ASSIGNED TASK: Within the entries below, the lines from the one with "Wagner și ale" through the one with "pierderile Rusiei la" are to be set down exactly, both ends kept.

+ + + + + + +

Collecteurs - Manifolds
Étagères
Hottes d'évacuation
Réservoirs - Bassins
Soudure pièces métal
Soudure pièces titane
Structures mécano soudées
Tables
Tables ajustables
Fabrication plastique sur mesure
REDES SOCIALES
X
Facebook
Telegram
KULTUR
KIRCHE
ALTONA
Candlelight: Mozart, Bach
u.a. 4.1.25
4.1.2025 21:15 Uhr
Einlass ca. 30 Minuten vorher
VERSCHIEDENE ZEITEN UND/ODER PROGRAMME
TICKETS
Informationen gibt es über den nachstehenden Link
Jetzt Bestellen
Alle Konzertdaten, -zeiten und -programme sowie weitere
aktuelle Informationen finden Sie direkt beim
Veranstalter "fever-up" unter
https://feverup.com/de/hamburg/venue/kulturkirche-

+ + + + + + +

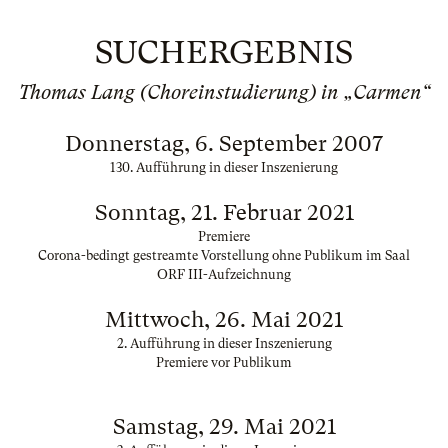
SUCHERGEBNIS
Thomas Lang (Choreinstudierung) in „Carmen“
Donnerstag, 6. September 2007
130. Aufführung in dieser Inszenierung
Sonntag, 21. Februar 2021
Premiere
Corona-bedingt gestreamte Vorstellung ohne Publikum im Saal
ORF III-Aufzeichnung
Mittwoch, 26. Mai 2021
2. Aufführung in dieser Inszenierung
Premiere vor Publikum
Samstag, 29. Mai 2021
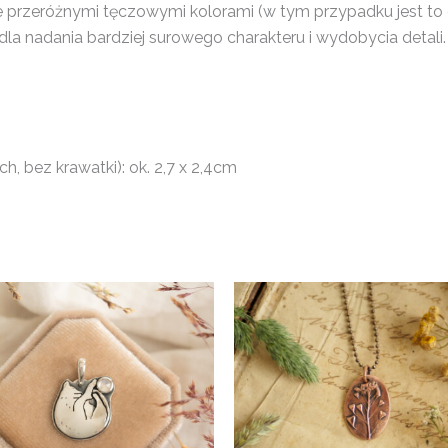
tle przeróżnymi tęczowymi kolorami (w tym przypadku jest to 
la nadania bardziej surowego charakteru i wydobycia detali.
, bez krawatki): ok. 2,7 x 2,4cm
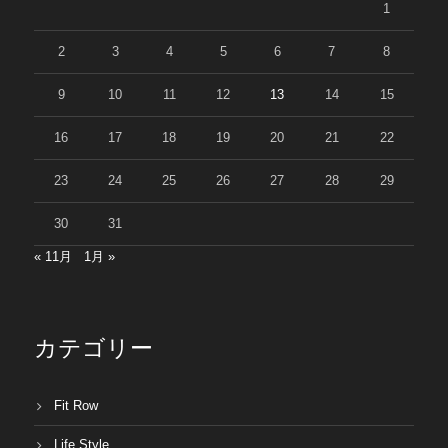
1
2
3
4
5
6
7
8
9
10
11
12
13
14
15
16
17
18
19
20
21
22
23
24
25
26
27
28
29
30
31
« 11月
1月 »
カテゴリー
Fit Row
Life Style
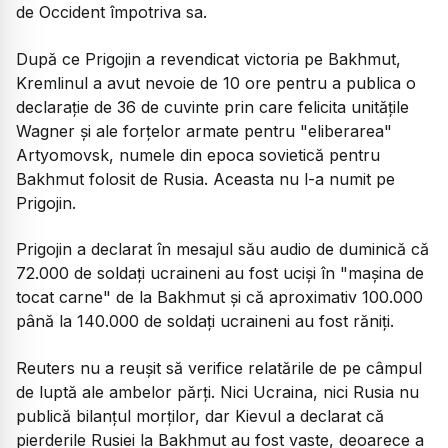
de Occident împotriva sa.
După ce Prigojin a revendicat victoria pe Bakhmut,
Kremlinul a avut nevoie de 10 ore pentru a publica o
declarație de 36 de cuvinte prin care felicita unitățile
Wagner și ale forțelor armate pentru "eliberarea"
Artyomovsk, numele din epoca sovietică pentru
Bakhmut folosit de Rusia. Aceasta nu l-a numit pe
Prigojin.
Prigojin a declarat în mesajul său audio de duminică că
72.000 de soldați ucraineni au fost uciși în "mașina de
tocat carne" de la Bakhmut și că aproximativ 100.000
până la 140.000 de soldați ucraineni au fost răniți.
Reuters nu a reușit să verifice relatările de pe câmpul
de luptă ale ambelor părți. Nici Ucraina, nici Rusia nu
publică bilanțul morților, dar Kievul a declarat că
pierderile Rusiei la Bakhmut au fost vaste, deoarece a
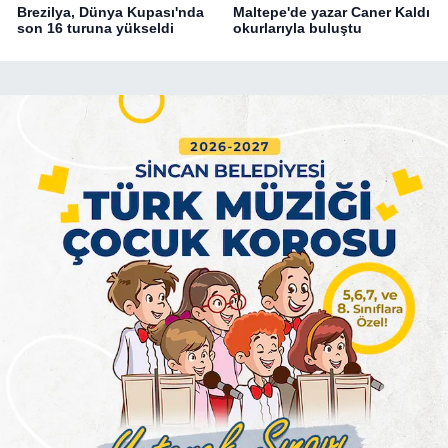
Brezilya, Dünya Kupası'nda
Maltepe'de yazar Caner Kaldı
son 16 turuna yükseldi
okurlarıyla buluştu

+ + + + + + +

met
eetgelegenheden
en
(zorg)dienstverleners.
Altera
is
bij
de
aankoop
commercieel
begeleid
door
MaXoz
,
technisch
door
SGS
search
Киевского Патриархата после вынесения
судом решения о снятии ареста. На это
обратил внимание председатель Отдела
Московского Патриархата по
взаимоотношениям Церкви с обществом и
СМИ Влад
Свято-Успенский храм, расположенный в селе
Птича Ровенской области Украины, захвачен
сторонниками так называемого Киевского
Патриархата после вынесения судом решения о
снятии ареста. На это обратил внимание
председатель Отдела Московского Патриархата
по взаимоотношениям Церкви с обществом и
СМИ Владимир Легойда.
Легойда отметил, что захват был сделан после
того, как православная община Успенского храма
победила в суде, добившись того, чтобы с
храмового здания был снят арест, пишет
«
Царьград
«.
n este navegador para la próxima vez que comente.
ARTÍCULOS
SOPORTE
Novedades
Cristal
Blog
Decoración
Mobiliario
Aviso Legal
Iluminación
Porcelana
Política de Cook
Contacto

+ + + + + + +

OUTPUT FOR THIS EXERCISE:
Wagner și ale forțelor armate pentru "eliberarea"
Artyomovsk, numele din epoca sovietică pentru
Bakhmut folosit de Rusia. Aceasta nu l-a numit pe
Prigojin.
Prigojin a declarat în mesajul său audio de duminică că
72.000 de soldați ucraineni au fost uciși în "mașina de
tocat carne" de la Bakhmut și că aproximativ 100.000
până la 140.000 de soldați ucraineni au fost răniți.
Reuters nu a reușit să verifice relatările de pe câmpul
de luptă ale ambelor părți. Nici Ucraina, nici Rusia nu
publică bilanțul morților, dar Kievul a declarat că
pierderile Rusiei la Bakhmut au fost vaste, deoarece a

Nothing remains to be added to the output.